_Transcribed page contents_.
.....

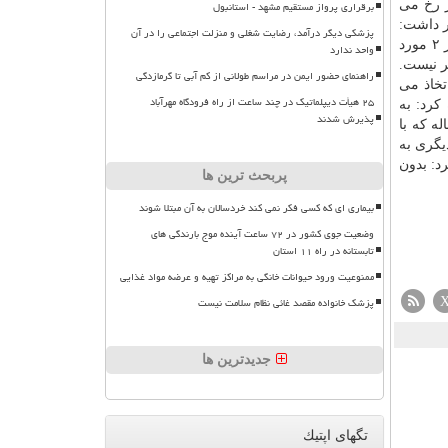
ها نیز در این کشور رخ می
برقراری پرواز مستقیم مشهد - استانبول
هار داشت:
پزشکی دیگر درآمد، رضایت شغلی و منزلت اجتماعی را در آن
در ۲ هفته اخیر ۱۱۶ شهرستان از ۴۳۶ شهرستان کشور کمتر از یک مورد بستری داشته اند و ۱۲۷ شهرستان نیز در این مدت ۲ و کمتر از ۲ مورد
واحد ندارد
سد یکی دو شهر بیشتر نیست.
راهنمای حضور ایمن در مراسم طولانی از کم آبی تا گرمازدگی
تخاذ می
۲۵ هیأت دیپلماتیک در چند ساعت از راه فرودگاه مهرآباد
کرد: به
پذیرش شدند
ه که با
یگری به
د: بدون
پربحث ترین ها
بیماری ای که کسی فکر نمی کند خردسالان به آن مبتلا شوند
وضعیت جوی کشور در ۷۲ ساعت آینده موج بارندگی های
تابستانه در راه ۱۱ استان
ممنوعیت ورود حیوانات خانگی به مراکز تهیه و عرضه مواد غذایی
پزشک خانواده مقصد غائی نظام سلامت نیست
جدیدترین ها
تگهای اپتیك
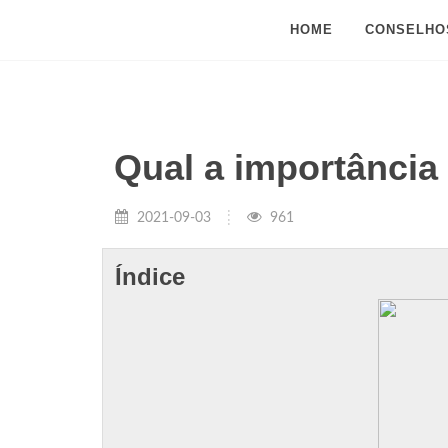
HOME
CONSELHO
Qual a importânci
2021-09-03
961
Índice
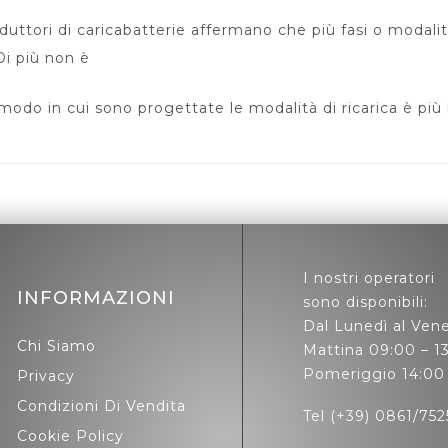
duttori di caricabatterie affermano che più fasi o modalità
Di più non è
 modo in cui sono progettate le modalità di ricarica è più
I nostri operatori
INFORMAZIONI
sono disponibili:
Dal Lunedì al Vene
Chi Siamo
Mattina 09:00 – 1
Pomeriggio 14:00 
Privacy
Condizioni Di Vendita
Tel (+39) 0861/752
Cookie Policy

.....

_Task details_. Word for word, restate all of the entries above and leave each picture out.

_Answer space_.
ها نیز در این کشور رخ می
برقراری پرواز مستقیم مشهد - استانبول
هار داشت:
پزشکی دیگر درآمد، رضایت شغلی و منزلت اجتماعی را در آن
در ۲ هفته اخیر ۱۱۶ شهرستان از ۴۳۶ شهرستان کشور کمتر از یک مورد بستری داشته اند و ۱۲۷ شهرستان نیز در این مدت ۲ و کمتر از ۲ مورد
واحد ندارد
سد یکی دو شهر بیشتر نیست.
راهنمای حضور ایمن در مراسم طولانی از کم آبی تا گرمازدگی
تخاذ می
۲۵ هیأت دیپلماتیک در چند ساعت از راه فرودگاه مهرآباد
کرد: به
پذیرش شدند
ه که با
یگری به
د: بدون
پربحث ترین ها
بیماری ای که کسی فکر نمی کند خردسالان به آن مبتلا شوند
وضعیت جوی کشور در ۷۲ ساعت آینده موج بارندگی های
تابستانه در راه ۱۱ استان
ممنوعیت ورود حیوانات خانگی به مراکز تهیه و عرضه مواد غذایی
پزشک خانواده مقصد غائی نظام سلامت نیست
جدیدترین ها
تگهای اپتیك
HOME
CONSELHO
Qual a importânci
2021-09-03
961
Índice
duttori di caricabatterie affermano che più fasi o modalità
Di più non è
 modo in cui sono progettate le modalità di ricarica è più
I nostri operatori
INFORMAZIONI
sono disponibili:
Dal Lunedì al Vene
Chi Siamo
Mattina 09:00 – 1
Pomeriggio 14:00 
Privacy
Condizioni Di Vendita
Tel (+39) 0861/752
Cookie Policy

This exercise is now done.